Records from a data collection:
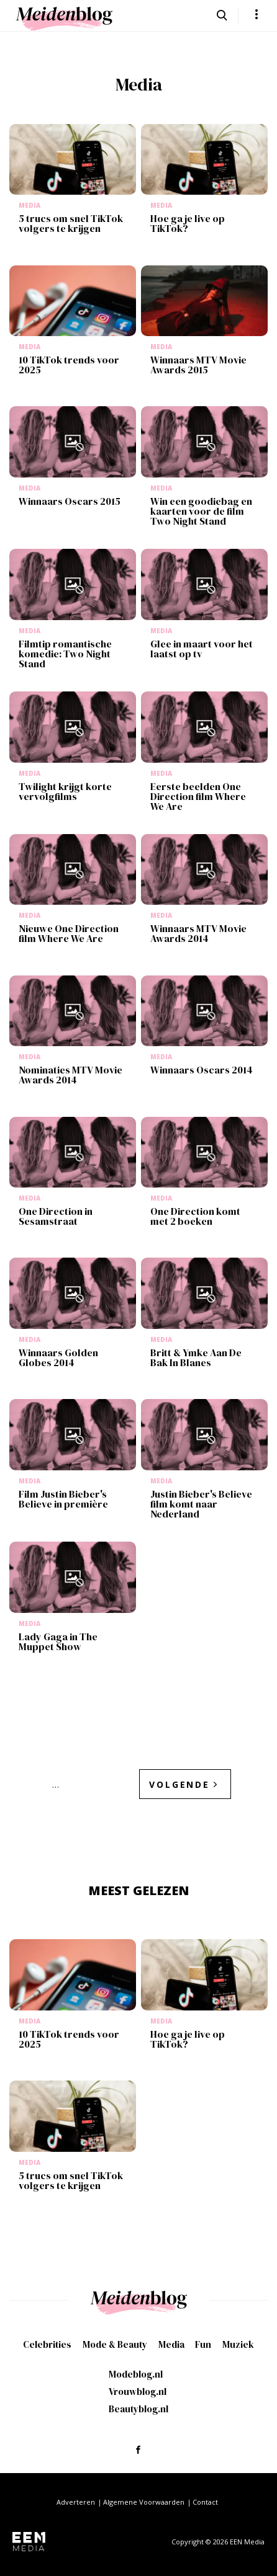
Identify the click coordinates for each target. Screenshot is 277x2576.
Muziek (238, 2344)
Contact (205, 2502)
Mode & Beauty (115, 2344)
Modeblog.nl (136, 2374)
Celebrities (47, 2344)
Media (171, 2344)
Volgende (179, 1784)
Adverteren (76, 2502)
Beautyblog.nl (138, 2408)
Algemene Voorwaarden (143, 2502)
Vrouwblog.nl (137, 2391)
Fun (203, 2344)
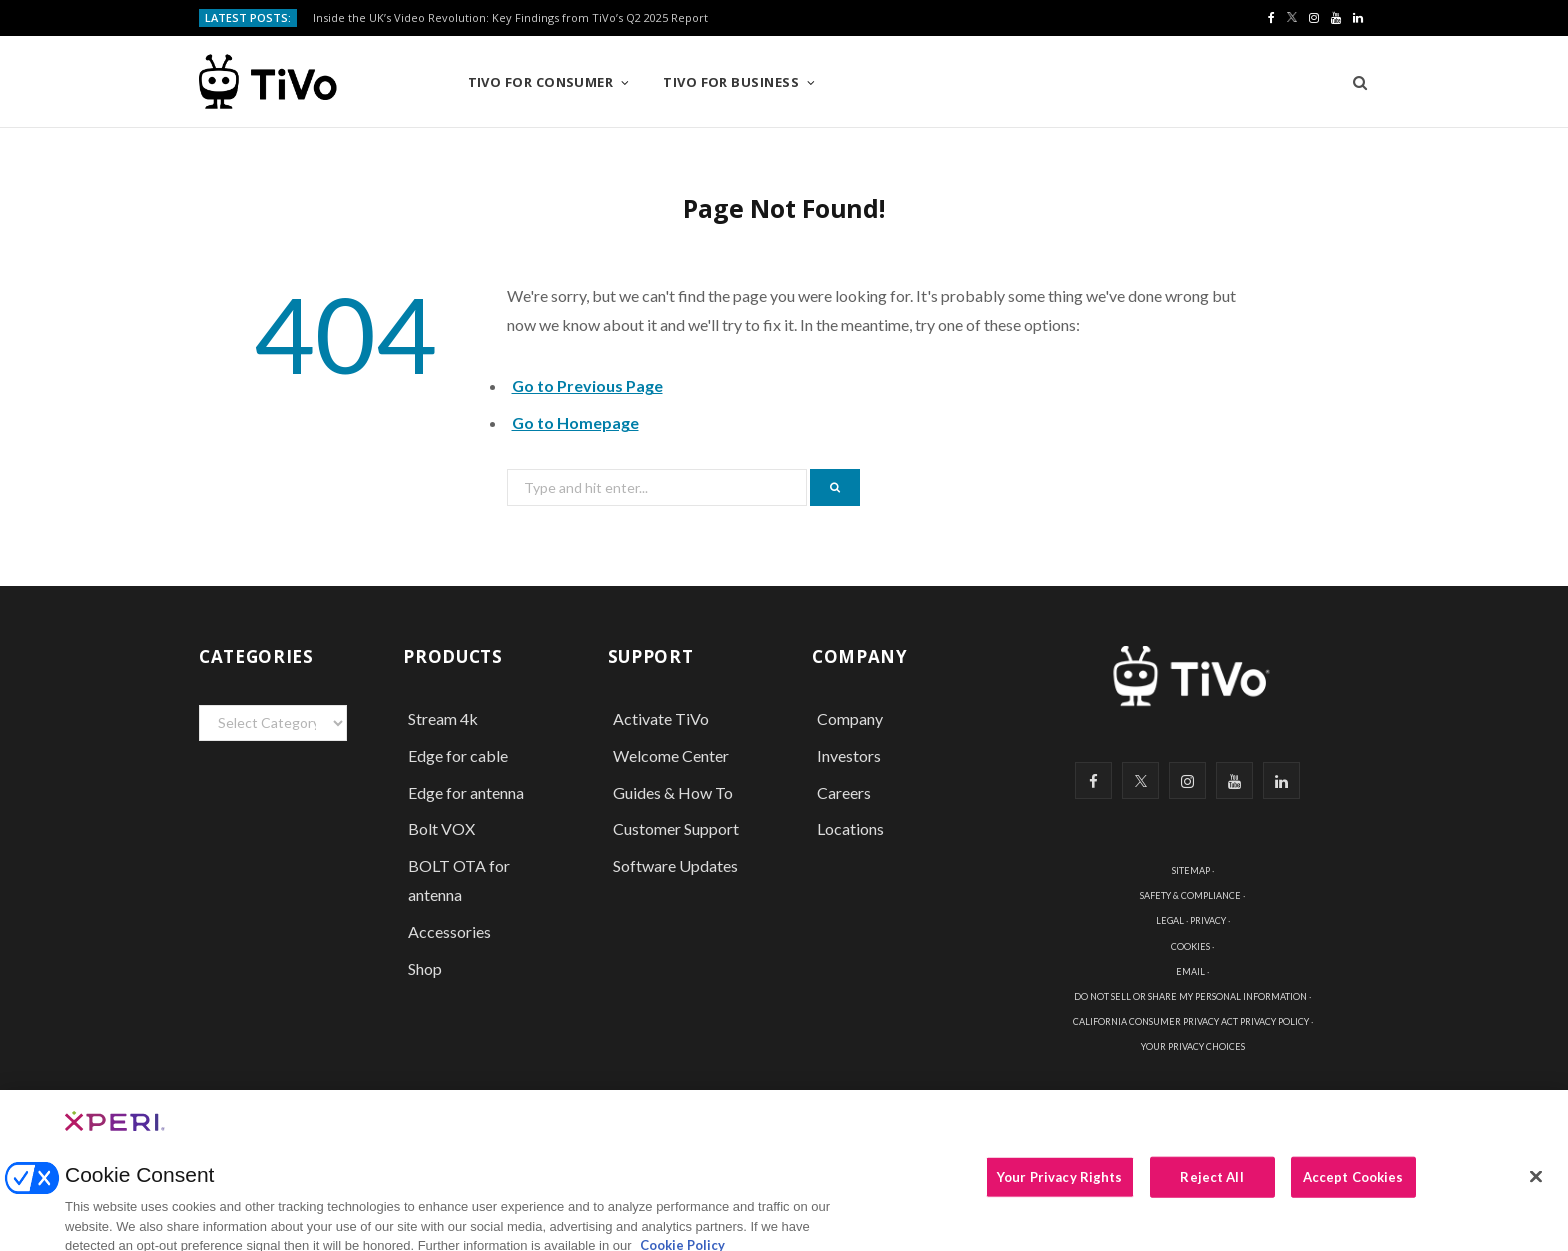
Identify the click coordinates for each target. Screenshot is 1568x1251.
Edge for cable (458, 755)
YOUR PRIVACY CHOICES (1193, 1046)
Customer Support (676, 828)
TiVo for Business (731, 82)
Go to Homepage (575, 422)
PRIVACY (1208, 920)
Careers (844, 792)
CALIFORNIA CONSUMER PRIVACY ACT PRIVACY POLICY (1191, 1021)
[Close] (1536, 1186)
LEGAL (1170, 920)
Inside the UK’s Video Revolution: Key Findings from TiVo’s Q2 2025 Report (510, 18)
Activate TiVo (661, 718)
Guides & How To (673, 792)
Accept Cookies (1353, 1186)
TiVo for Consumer (541, 82)
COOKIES (1190, 946)
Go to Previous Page (587, 385)
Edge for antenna (466, 792)
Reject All (1211, 1186)
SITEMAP (1191, 870)
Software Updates (675, 865)
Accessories (451, 931)
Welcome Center (671, 755)
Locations (850, 828)
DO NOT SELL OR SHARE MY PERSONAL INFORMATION (1190, 996)
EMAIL (1190, 971)
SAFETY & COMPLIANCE (1190, 895)
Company (850, 718)
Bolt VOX (441, 828)
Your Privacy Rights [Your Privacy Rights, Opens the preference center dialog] (1059, 1186)
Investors (849, 755)
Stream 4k (443, 718)
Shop (425, 968)
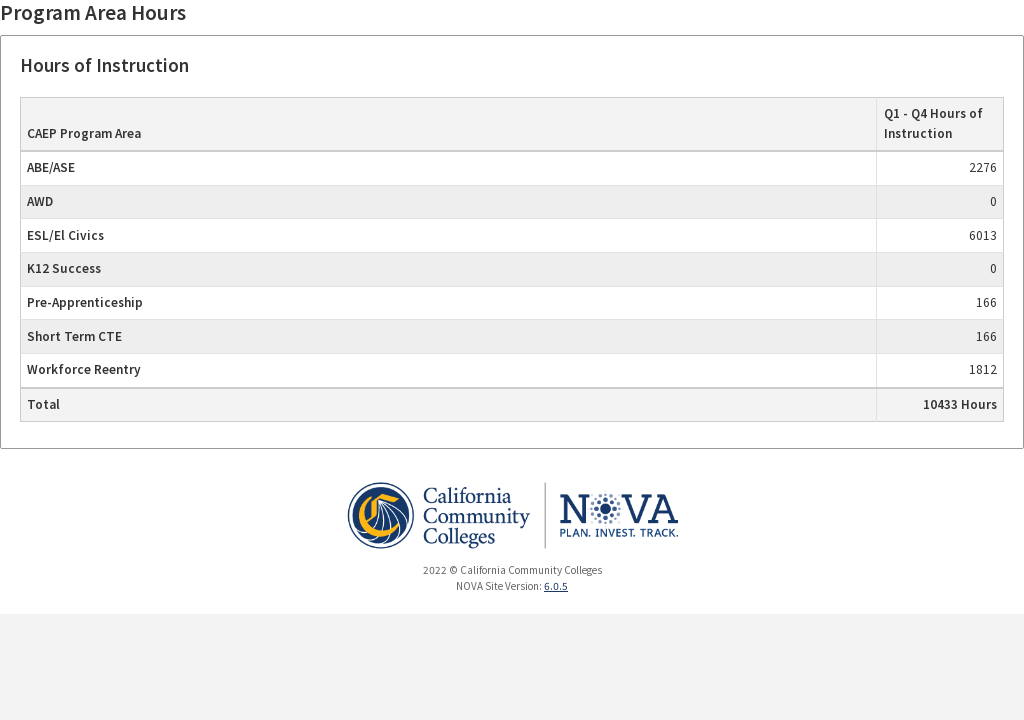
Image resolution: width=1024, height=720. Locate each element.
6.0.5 (556, 586)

> [Exercise description]: Give back word for word the lines from the one containing "Mode & Beauty (115, 2344)" through the final line of the data above. Pictures are to be left out.

> [Your solution]:
Mode & Beauty (115, 2344)
Modeblog.nl (136, 2374)
Celebrities (47, 2344)
Media (171, 2344)
Volgende (179, 1784)
Adverteren (76, 2502)
Beautyblog.nl (138, 2408)
Algemene Voorwaarden (143, 2502)
Vrouwblog.nl (137, 2391)
Fun (203, 2344)
Identify the click coordinates for each target. Screenshot is 1568x1251.
Edge for cable (458, 755)
YOUR PRIVACY CHOICES (1193, 1046)
Customer Support (676, 828)
TiVo for Business (731, 82)
Go to Homepage (575, 422)
PRIVACY (1208, 920)
Careers (844, 792)
CALIFORNIA CONSUMER PRIVACY ACT PRIVACY POLICY (1191, 1021)
[Close] (1536, 1186)
LEGAL (1170, 920)
Inside the UK’s Video Revolution: Key Findings from TiVo’s Q2 2025 Report (510, 18)
Activate TiVo (661, 718)
Guides & How To (673, 792)
Accept Cookies (1353, 1186)
TiVo for Consumer (541, 82)
COOKIES (1190, 946)
Go to Previous Page (587, 385)
Edge for antenna (466, 792)
Reject All (1211, 1186)
SITEMAP (1191, 870)
Software Updates (675, 865)
Accessories (451, 931)
Welcome Center (671, 755)
Locations (850, 828)
DO NOT SELL OR SHARE MY PERSONAL INFORMATION (1190, 996)
EMAIL (1190, 971)
SAFETY & COMPLIANCE (1190, 895)
Company (850, 718)
Bolt VOX (441, 828)
Your Privacy Rights [Your Privacy Rights, Opens the preference center dialog] (1059, 1186)
Investors (849, 755)
Stream 4k (443, 718)
Shop (425, 968)
Image resolution: width=1024, height=720. Locate each element.
6.0.5 (556, 586)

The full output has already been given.